The children of the 74-year-old Cleveland man who was gunned down in a Facebook LIVE video over the weekend have forgiven their father’s killer. Described as a gentle, God-fearing man with gray hair, Robert Godwin Sr. was out for a stroll on Easter Sunday, collecting cans, when his life was abruptly ended.
“We called him the junk man,” his daughter, Debbie Godwin, 52, told The Associated Press. “He’d pick up things off the street and fix them. He picked up bikes and he fixed them.” Godwin, a retired foundry worker, was the father of 10 children, six girls and four boys. His children say he took them to church every Sunday.

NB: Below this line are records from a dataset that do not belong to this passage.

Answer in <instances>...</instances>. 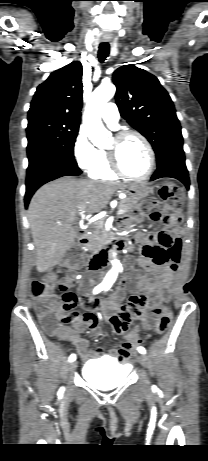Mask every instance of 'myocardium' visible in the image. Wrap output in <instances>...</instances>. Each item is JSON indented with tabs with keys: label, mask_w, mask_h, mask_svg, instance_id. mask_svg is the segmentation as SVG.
I'll return each instance as SVG.
<instances>
[{
	"label": "myocardium",
	"mask_w": 208,
	"mask_h": 461,
	"mask_svg": "<svg viewBox=\"0 0 208 461\" xmlns=\"http://www.w3.org/2000/svg\"><path fill=\"white\" fill-rule=\"evenodd\" d=\"M129 137H137L145 146L147 149L148 155H149V167L147 172L139 177L136 176H131L127 174L122 167L119 164L118 161V156H117V148L114 149H107L106 154L108 157V162L111 170L120 177H123L128 180H133V181H145L151 177V175L154 172L155 169V164H156V159H155V152L153 150V147L149 140L140 132L135 131V130H124L119 132L115 137L116 143L119 145L121 142L126 140Z\"/></svg>",
	"instance_id": "myocardium-1"
}]
</instances>
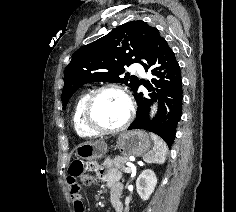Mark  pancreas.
I'll list each match as a JSON object with an SVG mask.
<instances>
[{"label":"pancreas","mask_w":236,"mask_h":212,"mask_svg":"<svg viewBox=\"0 0 236 212\" xmlns=\"http://www.w3.org/2000/svg\"><path fill=\"white\" fill-rule=\"evenodd\" d=\"M128 162V157L126 156H117L113 160V167L115 169H120L121 171L125 172V163Z\"/></svg>","instance_id":"obj_1"}]
</instances>
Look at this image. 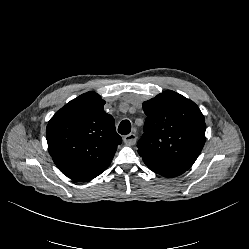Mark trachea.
Wrapping results in <instances>:
<instances>
[{
    "mask_svg": "<svg viewBox=\"0 0 249 249\" xmlns=\"http://www.w3.org/2000/svg\"><path fill=\"white\" fill-rule=\"evenodd\" d=\"M131 131V124L129 120H123L118 127V132L122 135L129 134Z\"/></svg>",
    "mask_w": 249,
    "mask_h": 249,
    "instance_id": "1",
    "label": "trachea"
}]
</instances>
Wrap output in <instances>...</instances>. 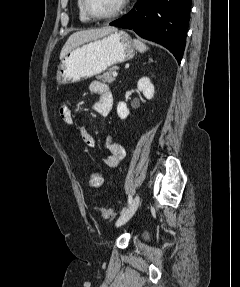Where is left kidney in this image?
Wrapping results in <instances>:
<instances>
[{
	"label": "left kidney",
	"instance_id": "5707ae66",
	"mask_svg": "<svg viewBox=\"0 0 240 287\" xmlns=\"http://www.w3.org/2000/svg\"><path fill=\"white\" fill-rule=\"evenodd\" d=\"M137 88L140 90L146 99L150 100L154 96V85L151 83L150 79L148 77H142L137 82ZM117 114L121 119L127 118L129 115V110L127 108L126 103L119 102L117 105Z\"/></svg>",
	"mask_w": 240,
	"mask_h": 287
}]
</instances>
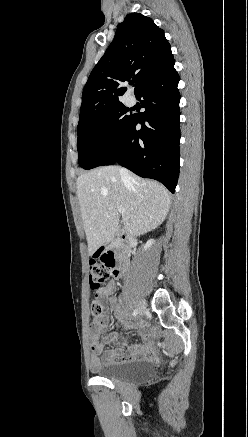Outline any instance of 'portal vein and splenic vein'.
Instances as JSON below:
<instances>
[{"instance_id":"18ae733b","label":"portal vein and splenic vein","mask_w":248,"mask_h":437,"mask_svg":"<svg viewBox=\"0 0 248 437\" xmlns=\"http://www.w3.org/2000/svg\"><path fill=\"white\" fill-rule=\"evenodd\" d=\"M117 210H118V212H119L120 214H122V216H124V214H125V209H124L123 207L118 206V207H117Z\"/></svg>"}]
</instances>
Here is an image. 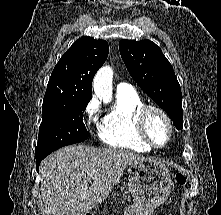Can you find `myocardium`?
<instances>
[{"mask_svg": "<svg viewBox=\"0 0 221 215\" xmlns=\"http://www.w3.org/2000/svg\"><path fill=\"white\" fill-rule=\"evenodd\" d=\"M152 113L159 114L165 120V122L168 126L169 136H168V139L164 145L155 144L148 133L147 123H148L149 116ZM136 128H137V132H138L140 138L153 149H162V148H165L166 146H168L170 144V142L173 138V134H174V125H173V121L171 120L170 116L167 114V112L165 110H163L162 108L155 106V105L145 104L137 111Z\"/></svg>", "mask_w": 221, "mask_h": 215, "instance_id": "myocardium-1", "label": "myocardium"}]
</instances>
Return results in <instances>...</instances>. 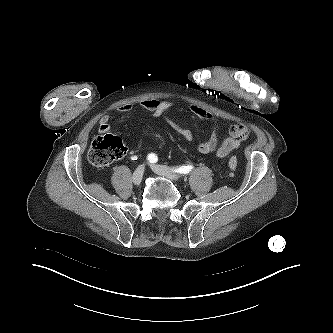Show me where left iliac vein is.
<instances>
[{
    "label": "left iliac vein",
    "instance_id": "4c4485c4",
    "mask_svg": "<svg viewBox=\"0 0 333 333\" xmlns=\"http://www.w3.org/2000/svg\"><path fill=\"white\" fill-rule=\"evenodd\" d=\"M151 168L156 174L172 181H179L182 178L180 175L174 173L170 168L163 165H151Z\"/></svg>",
    "mask_w": 333,
    "mask_h": 333
}]
</instances>
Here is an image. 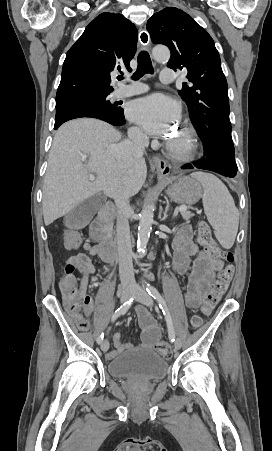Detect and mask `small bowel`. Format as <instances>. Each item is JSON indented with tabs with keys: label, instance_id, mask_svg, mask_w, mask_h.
Masks as SVG:
<instances>
[{
	"label": "small bowel",
	"instance_id": "obj_1",
	"mask_svg": "<svg viewBox=\"0 0 272 451\" xmlns=\"http://www.w3.org/2000/svg\"><path fill=\"white\" fill-rule=\"evenodd\" d=\"M98 252L97 246H91L87 241L82 242L75 256H90ZM209 251L200 248L193 241V230L188 224H182L177 228L176 237L173 241V253L170 256L171 269L180 276L187 277L188 284L184 293V303L189 309L199 306L200 299L208 291L214 278V273L220 270L223 264L220 260H211ZM93 264V263H92ZM94 274H82V284L86 286L89 278ZM65 301V300H64ZM74 319L82 318L75 309H67ZM89 316L91 313H84ZM140 326L142 328V348L154 347L160 339V327L148 315L145 309L140 308L138 312ZM114 349L106 355L108 359H114L120 353L132 347L130 343L122 340L120 333L113 335Z\"/></svg>",
	"mask_w": 272,
	"mask_h": 451
}]
</instances>
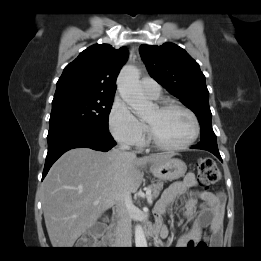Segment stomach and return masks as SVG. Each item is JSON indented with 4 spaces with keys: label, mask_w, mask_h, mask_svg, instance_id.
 <instances>
[{
    "label": "stomach",
    "mask_w": 261,
    "mask_h": 261,
    "mask_svg": "<svg viewBox=\"0 0 261 261\" xmlns=\"http://www.w3.org/2000/svg\"><path fill=\"white\" fill-rule=\"evenodd\" d=\"M187 166L184 161L179 158L170 156L162 162L153 165L150 168L152 174L162 181H172L179 179L186 173Z\"/></svg>",
    "instance_id": "stomach-1"
}]
</instances>
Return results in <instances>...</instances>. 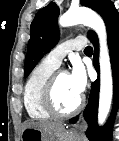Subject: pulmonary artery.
Returning <instances> with one entry per match:
<instances>
[{
  "instance_id": "pulmonary-artery-1",
  "label": "pulmonary artery",
  "mask_w": 119,
  "mask_h": 141,
  "mask_svg": "<svg viewBox=\"0 0 119 141\" xmlns=\"http://www.w3.org/2000/svg\"><path fill=\"white\" fill-rule=\"evenodd\" d=\"M86 45L82 38L68 39L60 43L50 53L47 54L44 61L54 67H59L63 58L72 50H79Z\"/></svg>"
}]
</instances>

Despite being wracked with grief and anger over the tragic loss of their father, Godwin’s children honored his memory by extending grace to his murderer. “The thing I would take away most from our father is that he taught us about God: how to fear God, how to love God and how to forgive,” stated Tonya Godwin-Baines, another one of Godwin’s daughters. “We just want him to know that God loves him,” she had said. “We love him. Yes, we are hurt, but we have to forgive him because if we don’t forgive him, the Bible says your heavenly father won’t forgive you.”
Robert Godwin, Jr. echoed that sentiment, saying, “I forgive you, man. I’m not happy what you did, but I forgive you.” He made it clear he didn’t want Stephens dead, telling The Washington Post that his fate was “up to God.”
Godwin’s killer, 37-year-old Steve Stephens, was still on the run at the time they were reaching out to him. But Pennsylvania State Police reported Tuesday, April 18, that Stephens killed himself after a police pursuit.